Und weil das Tor-Aluminium den deutschen Mannschaften in diesem Champions-League-Halbfinale offensichtlich sehr viel bedeutet, landete ein Schuss von Vinicius Junior in der 13. Minute am Pfosten und nicht im Tor. Rodrygos Nachschuss wurde von Manuel Neuer gefesselt. Auch die dritte gute Chance von Real vor der Pause vereitelte der Münchner Torwart, als er einen Schuss von Vinicius abwehrte.
Und der FC Bayern? Der von der Real-Abwehr gut gehütete Harry Kane versuchte es nach einer halben Stunde mit einem Distanzschuss, doch auch Neuers Kollege Andriy Lunin war aufmerksam und lenkte den Ball mit den Fingerspitzen Richtung Ecke.
Die Mannschaft von Carlo Ancelotti dominierte das Spiel anders als vor einer Woche, ohne den Gegner jedoch völlig zu dominieren. Bis dahin hatten die Münchner wenig Fehler gemacht, spielten geduldig, konnten sich aber nur selten befreien. „Man muss akzeptieren, dass Madrid manchmal eine Torchance hat“, sagte Tuchel vor dem Spiel. „Das wird vorübergehen, wenn wir klug bleiben.“
Aber auch in der zweiten Halbzeit ließ es nicht nach. Und immer wieder kam Vinicius Junior gefährlich in die Münchner Hälfte. Eric Dier klärte einmal, Matthijs de Ligt wenige Minuten später. Real hatte nun mehr Chancen auf ein Tor, doch anders als im Hinspiel mangelte es den Königlichen dieses Mal an Effektivität. Wenn ein Münchner Spieler nicht klären konnte, half der Pfosten beim Direktpass von Rodrygo, so auch in der 55. Minute.
Dann passierte es, wie es manchmal passiert, wenn man seine besten Chancen nicht nutzt. Der FC Bayern startete einen seiner seltenen Vorstöße und ging in Führung. Alphonso Davies nutzte die Räume auf der linken Seite und erhöhte auf 1:0 (68.).
Ancelotti nahm nun Toni Kroos aus dem Spiel und ersetzte ihn durch Luka Modric. Der Kroate war erst wenige Minuten auf dem Platz, als der Ball im Tor der Bayern landete. Nach einer Ecke prallte der Ball von Davies ab. Doch weil Nacho Joshua Kimmich zuvor mit seinen Händen ins Gesicht gefasst hatte, griff der VAR ein – und Schiedsrichter Szymon Marciniak aus Polen hob das Tor unter den Pfiffen der wütenden Real-Fans auf.

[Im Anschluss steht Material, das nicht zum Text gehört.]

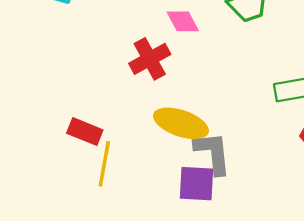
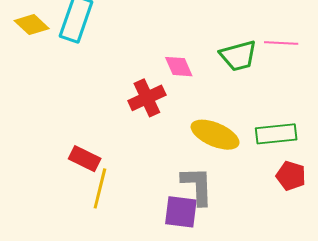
yellow ellipse: (181, 123) -> (215, 135), moved

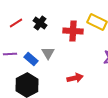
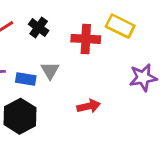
blue rectangle: (31, 59) -> (26, 79), turned -32

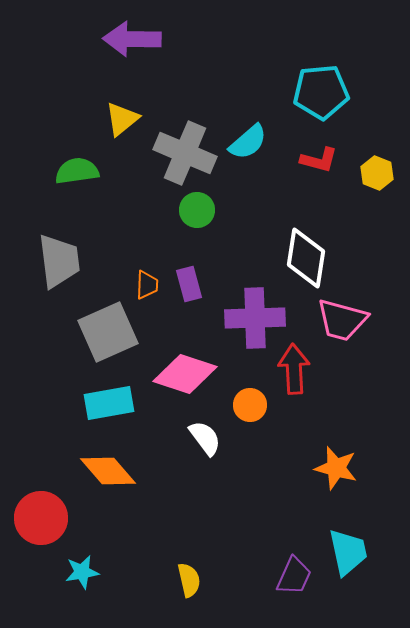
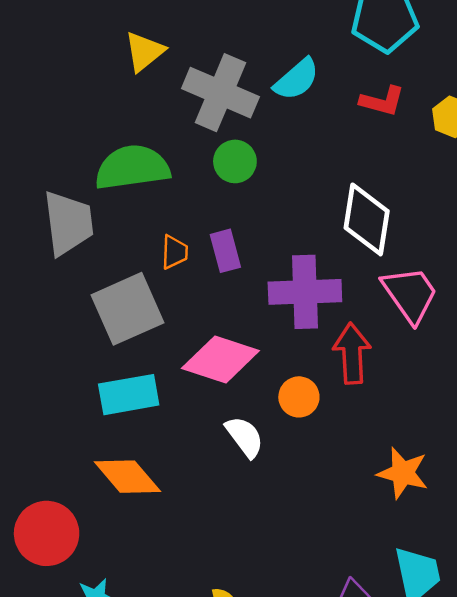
green semicircle: (77, 171) -> (132, 167), moved, size x1.4
pink trapezoid: (342, 320) -> (410, 294), turned -140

Fast verzweifelt belagerte Madrid halb München und rannte wütend los. Ein Fehler von Neuer brachte die Spanier zurück ins Spiel. Der Ball rutschte nach Vinicius‘ Schuss durch die Arme des Bayern-Kapitäns, der eingewechselte Joselu schaltete schnell um und traf zum 1:1 (88.).
Und nur zwei Minuten später drehte Real die Partie. Die Bayern hatten sich vom Schock des Ausgleichs noch nicht erholt, waren bei einer Ecke nicht gut positioniert und plötzlich war Joselu frei und traf zum 2:1 (90.). Der deutsche Rekordmeister hatte kaum noch die Kraft, wieder aufzustehen. In der 13. Minute der Nachspielzeit traf de Ligt erneut für die Bayern, doch der Schiedsrichter hatte schon früh abgepfiffen und entschieden: kein Tor – und damit keine Finalteilnahme für den FC Bayern München.